Las tasas de visitas inesperadas a urgencias, complicaciones precoces, reingresos y reintervenciones fueron similares en ambos grupos, sin diferencias significativas. El resultado funcional fue parejo en ambos grupos, pero con recuperación más precoz y ahorro económico importante en el grupo de alta rápida.

Conclusión

El alta rápida, en la mañana siguiente a la cirugía, es un procedimiento seguro, efectivo y eficiente para la artroplastia total de cadera primaria en la mayoría de los pacientes, respecto a la estancia de 3 días.

Palabras clave:
Artrosis de cadera
Artroplastia total de cadera
Estancia hospitalaria
Alta rápida
Texto completo
Introduction

Total hip arthroplasty (THA) is a major and aggressive surgery that entails risk for the patient. Several studies have shown that shortening the postoperative length of stay in individuals undergoing THA to 2–3 days lowered the rate of complications and readmissions, without increasing postoperative complications.1

Prosthetic hip surgery incurs a high healthcare expenditure, and mitigating these costs may be feasible by shortening the length of hospital stay.2–4 Some authors have found that minimising hospitalisation times also resulted in less early postoperative morbidity and mortality.4 More recently, others have demonstrated that an even shorter postoperative stay lasting a mere one or two days could prove advantageous, promoting a faster and more comfortable recovery for the patient.5,6

A number of studies2,5,7–9 have examined discharge outcomes within the first 24h following surgery, although all of them were retrospective in design. Hence, at the present time, there is a paucity of evidence of sufficient quality regarding the safety, effectiveness, and efficiency of primary THA surgery with only a single overnight stay for individuals who were not subject to a strict selection screening.

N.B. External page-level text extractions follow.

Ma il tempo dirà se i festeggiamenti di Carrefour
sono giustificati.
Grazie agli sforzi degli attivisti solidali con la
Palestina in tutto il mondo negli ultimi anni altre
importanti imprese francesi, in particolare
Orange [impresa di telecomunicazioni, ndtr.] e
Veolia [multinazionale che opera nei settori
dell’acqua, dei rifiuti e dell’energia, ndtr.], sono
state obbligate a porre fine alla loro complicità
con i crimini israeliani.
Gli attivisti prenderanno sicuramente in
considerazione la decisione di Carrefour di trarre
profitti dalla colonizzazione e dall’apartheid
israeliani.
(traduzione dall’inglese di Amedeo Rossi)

The hypothesis of this study was that discharge at 24h did not pose excess risk or adverse effects for the person undergoing primary THA surgery as compared to the standard 3-day stay. The objectives were to compare the safety of the procedure with 24h discharge with respect to the standard 3-day stay, in terms of complications and early postoperative readmissions, as well as to assess patient function and satisfaction.

Material and methods

The study population consisted of individuals undergoing THA surgery at a single centre between September 2022 and April 2023, with two sequential and consecutive study cohorts: (1) a cohort with a 3-day stay, who had the procedure between September and December 2022 (standard discharge group) and (2) another cohort that remained in the hospital for 24h, who had their operation between January and April 2023 (rapid discharge group).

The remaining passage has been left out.